Lutter contre les peurs… et contre les politiques
Il a évidemment fallu combattre les peurs des résidents proches de cette salle de shoot. Ne rions pas ici du syndrome Nimby : les inquiétudes des riverains sont fondées, et passer en force sur de tels projets signifie souvent leur échec. Mieux vaut convaincre du bien-fondé de la démarche (et il y en a des arguments, on va y revenir…) et trouver des solutions négociées pour pallier les inconvénients, qui existent bien. Le projet, initialement prévu dans des locaux « banalisés » ayant pignon sur rue, s’est réorienté vers une localisation dans un hôpital, choix plus sûr en matière de sécurité publique et sanitaire.

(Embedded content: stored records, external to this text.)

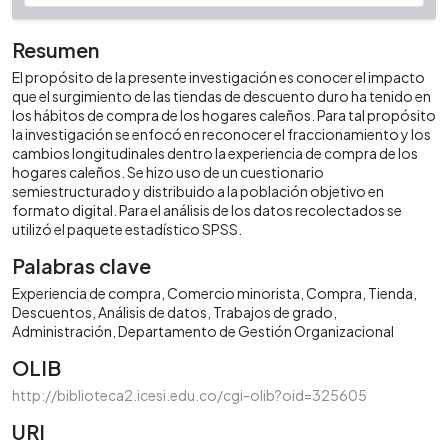
Resumen
El propósito de la presente investigación es conocer el impacto
que el surgimiento de las tiendas de descuento duro ha tenido en
los hábitos de compra de los hogares caleños. Para tal propósito
la investigación se enfocó en reconocer el fraccionamiento y los
cambios longitudinales dentro la experiencia de compra de los
hogares caleños. Se hizo uso de un cuestionario
semiestructurado y distribuido a la población objetivo en
formato digital. Para el análisis de los datos recolectados se
utilizó el paquete estadístico SPSS.
Palabras clave
Experiencia de compra
Comercio minorista
Compra
Tienda
Descuentos
Análisis de datos
Trabajos de grado
Administración
Departamento de Gestión Organizacional
OLIB
http://biblioteca2.icesi.edu.co/cgi-olib?oid=325605
URI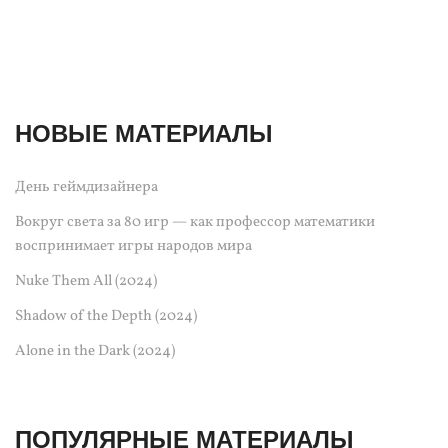
НОВЫЕ МАТЕРИАЛЫ
День геймдизайнера
Вокруг света за 80 игр — как профессор математики
воспринимает игры народов мира
Nuke Them All (2024)
Shadow of the Depth (2024)
Alone in the Dark (2024)
ПОПУЛЯРНЫЕ МАТЕРИАЛЫ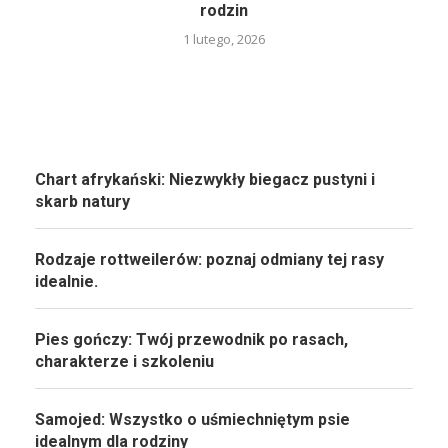
rodzin
1 lutego, 2026
Chart afrykański: Niezwykły biegacz pustyni i
skarb natury
Rodzaje rottweilerów: poznaj odmiany tej rasy
idealnie.
Pies gończy: Twój przewodnik po rasach,
charakterze i szkoleniu
Samojed: Wszystko o uśmiechniętym psie
idealnym dla rodziny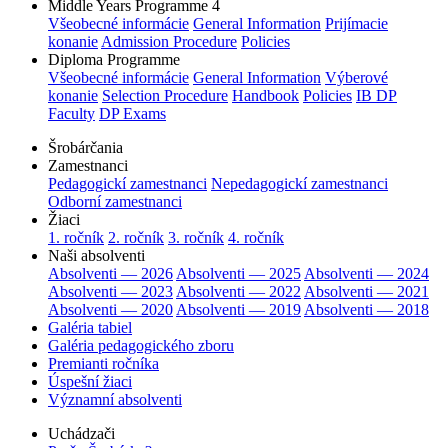
Middle Years Programme 4
Všeobecné informácie
General Information
Prijímacie
konanie
Admission Procedure
Policies
Diploma Programme
Všeobecné informácie
General Information
Výberové
konanie
Selection Procedure
Handbook
Policies
IB DP
Faculty
DP Exams
Šrobárčania
Zamestnanci
Pedagogickí zamestnanci
Nepedagogickí zamestnanci
Odborní zamestnanci
Žiaci
1. ročník
2. ročník
3. ročník
4. ročník
Naši absolventi
Absolventi — 2026
Absolventi — 2025
Absolventi — 2024
Absolventi — 2023
Absolventi — 2022
Absolventi — 2021
Absolventi — 2020
Absolventi — 2019
Absolventi — 2018
Galéria tabiel
Galéria pedagogického zboru
Premianti ročníka
Úspešní žiaci
Významní absolventi
Uchádzači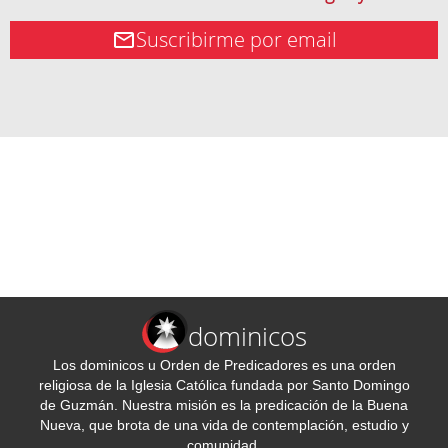
Suscribirme por email
dominicos
Los dominicos u Orden de Predicadores es una orden
religiosa de la Iglesia Católica fundada por Santo Domingo
de Guzmán. Nuestra misión es la predicación de la Buena
Nueva, que brota de una vida de contemplación, estudio y
comunidad.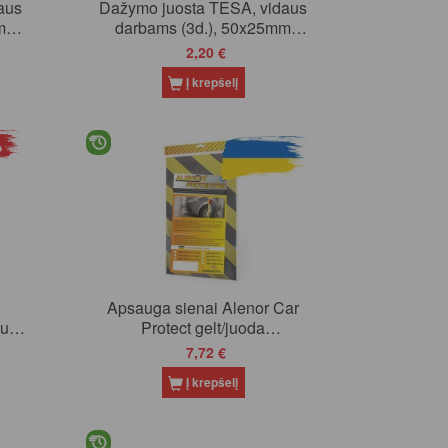
aus
Dažymo juosta TESA, vidaus
m
darbams (3d.), 50x25mm
(51023)
2,20 €
Į krepšelį
%
Apsauga sienai Alenor Car
uodi
Protect gelt/juoda
500x250x20mm (14)
7,72 €
Į krepšelį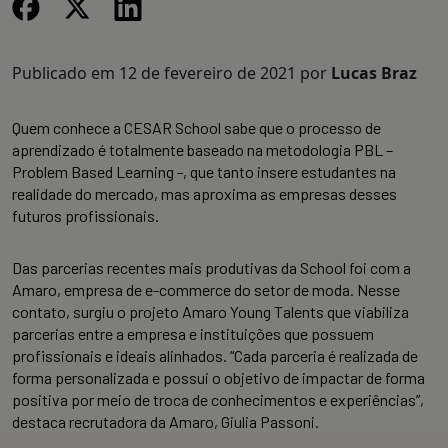
Publicado em
12 de fevereiro de 2021
por
Lucas Braz
Quem conhece a CESAR School sabe que o processo de
aprendizado é totalmente baseado na metodologia PBL –
Problem Based Learning -, que tanto insere estudantes na
realidade do mercado, mas aproxima as empresas desses
futuros profissionais.
Das parcerias recentes mais produtivas da School foi com a
Amaro, empresa de e-commerce do setor de moda. Nesse
contato, surgiu o projeto Amaro Young Talents que viabiliza
parcerias entre a empresa e instituições que possuem
profissionais e ideais alinhados. “Cada parceria é realizada de
forma personalizada e possui o objetivo de impactar de forma
positiva por meio de troca de conhecimentos e experiências”,
destaca recrutadora da Amaro, Giulia Passoni.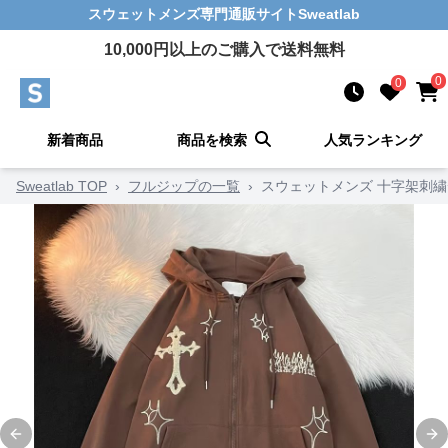
スウェットメンズ
専門通販サイト
Sweatlab
10,000
円以上のご購入で送料無料
0
0
新着商品
商品を検索
人気ランキング
Sweatlab TOP
›
フルジップの一覧
›
スウェットメンズ 十字架刺
Previous slide
Ne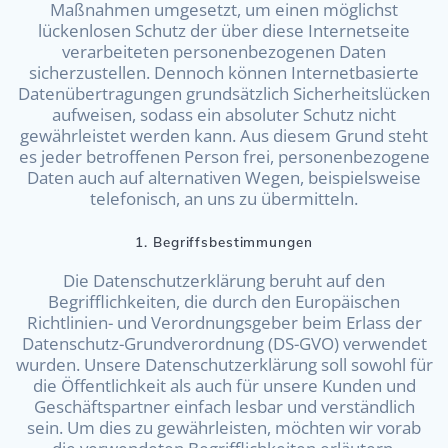
Maßnahmen umgesetzt, um einen möglichst
lückenlosen Schutz der über diese Internetseite
verarbeiteten personenbezogenen Daten
sicherzustellen. Dennoch können Internetbasierte
Datenübertragungen grundsätzlich Sicherheitslücken
aufweisen, sodass ein absoluter Schutz nicht
gewährleistet werden kann. Aus diesem Grund steht
es jeder betroffenen Person frei, personenbezogene
Daten auch auf alternativen Wegen, beispielsweise
telefonisch, an uns zu übermitteln.
1. Begriffsbestimmungen
Die Datenschutzerklärung beruht auf den
Begrifflichkeiten, die durch den Europäischen
Richtlinien- und Verordnungsgeber beim Erlass der
Datenschutz-Grundverordnung (DS-GVO) verwendet
wurden. Unsere Datenschutzerklärung soll sowohl für
die Öffentlichkeit als auch für unsere Kunden und
Geschäftspartner einfach lesbar und verständlich
sein. Um dies zu gewährleisten, möchten wir vorab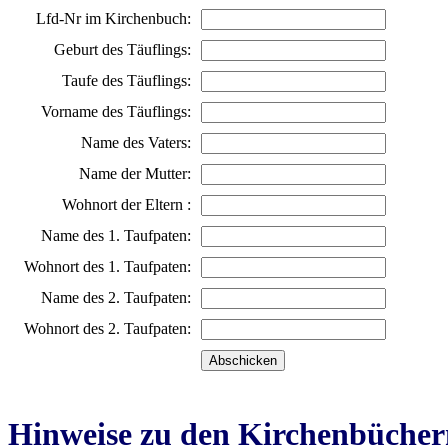
Lfd-Nr im Kirchenbuch:
Geburt des Täuflings:
Taufe des Täuflings:
Vorname des Täuflings:
Name des Vaters:
Name der Mutter:
Wohnort der Eltern :
Name des 1. Taufpaten:
Wohnort des 1. Taufpaten:
Name des 2. Taufpaten:
Wohnort des 2. Taufpaten:
Hinweise zu den Kirchenbücher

Mais il a aussi fallu, et il le faudra malheureusement longtemps encore, lutter contre une classe politique qui se complaît tristement dans une vision exclusivement répressive du problème du trafic et de la consommation de drogues. Rien ne bouge vraiment chez les politiques, malgré l’échec patent de cette approche et son coût financier et social démesuré (la France dépense chaque année 560 millions d’euros dans la répression, seulement 36 dans la prévention). Pour un Daniel Vaillant ou un Benoît Hamon, qui disent clairement qu’il faut sortir de l’impasse de l’interdiction, combien de centaines qui pensent toujours que ne serait-ce que réfléchir au sujet équivaut à promouvoir la drogue ?
Il est temps de bouger
Pourtant, quel retard nous avons accumulé en la matière sur d’autres pays ! Les salles de consommation de drogues à moindre risque existent dans plusieurs villes de Suisse : la première y a été créée il y a 25 ans. Au Canada, le gouvernement Trudeau a annoncé un projet de loi pour décriminaliser et réglementer la consommation de marijuana.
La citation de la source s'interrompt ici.